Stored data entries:
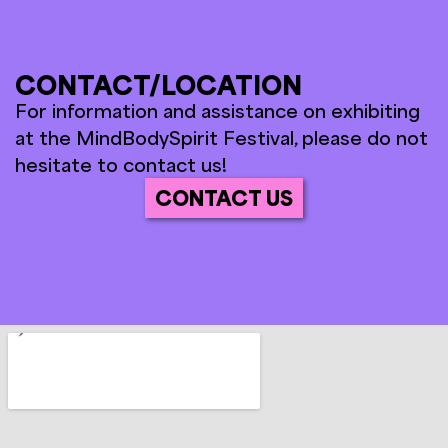
CONTACT/LOCATION
For information and assistance on exhibiting
at the MindBodySpirit Festival, please do not
hesitate to contact us!
CONTACT US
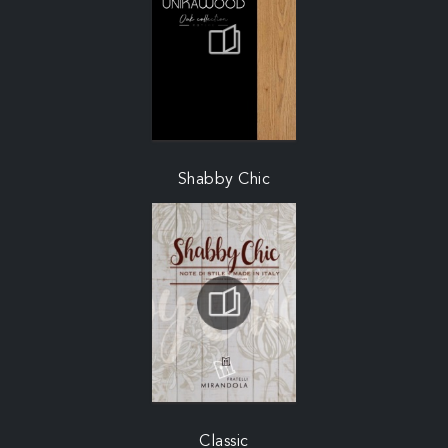
Shabby Chic
Classic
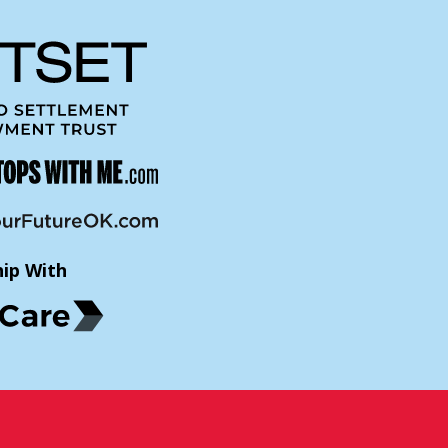
hip With
p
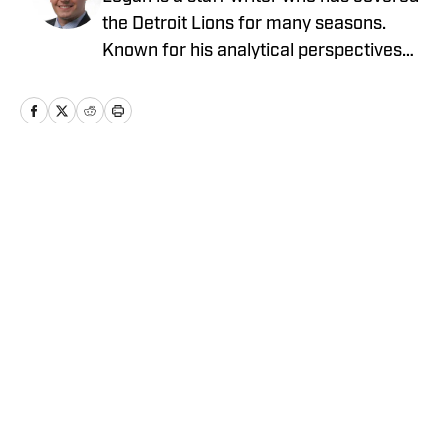
the Detroit Lions for many seasons.
Known for his analytical perspectives
and ability to scout college prospects,
Logan brings a unique and fresh
perspective to covering the NFL and the
NFL Draft.
Home
/
News
Privacy Policy
Cookie Policy
Takedown Policy
Terms and Conditions
SI Accessibility Statement
Cookies Settings
© 2026
ABG-SI LLC
-
SPORTS ILLUSTRATED IS A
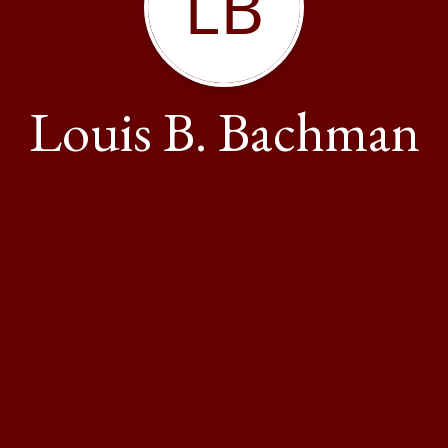
LB
Louis B. Bachman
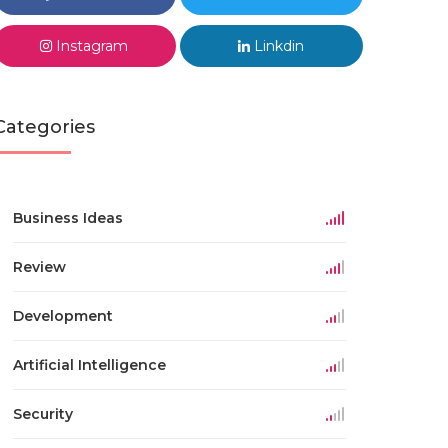
Instagram
Linkdin
Categories
Business Ideas
Review
Development
Artificial Intelligence
Security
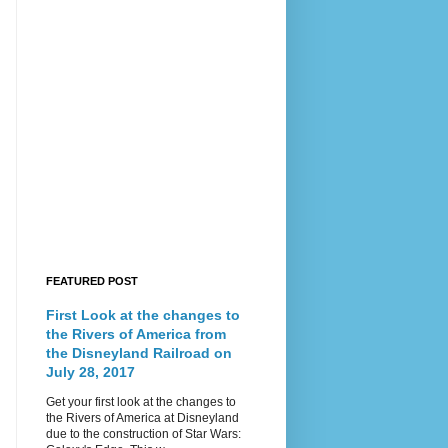
FEATURED POST
First Look at the changes to
the Rivers of America from
the Disneyland Railroad on
July 28, 2017
Get your first look at the changes to
the Rivers of America at Disneyland
due to the construction of Star Wars:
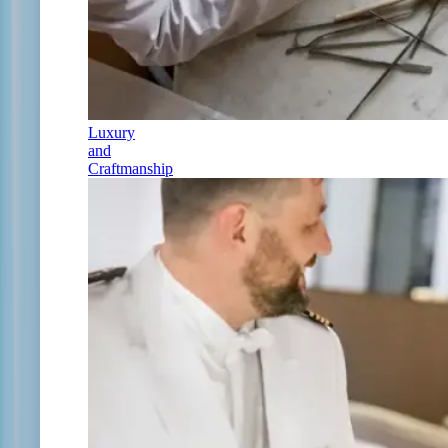
Luxury
and
Craftmanship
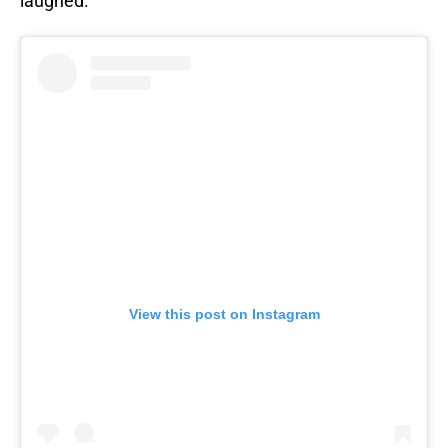
laughed.
View this post on Instagram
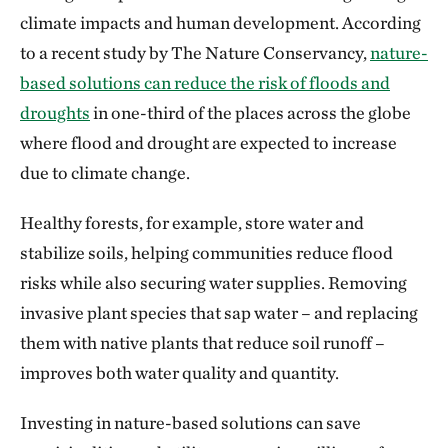
climate impacts and human development. According
to a recent study by The Nature Conservancy,
nature-
based solutions can reduce the risk of floods and
droughts
in one-third of the places across the globe
where flood and drought are expected to increase
due to climate change.
Healthy forests, for example, store water and
stabilize soils, helping communities reduce flood
risks while also securing water supplies. Removing
invasive plant species that sap water – and replacing
them with native plants that reduce soil runoff –
improves both water quality and quantity.
Investing in nature-based solutions can save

TASK PROMPT: Within the records above, count each line holding "Disneyland". Write down only the number.

WRITTEN RESPONSE: 2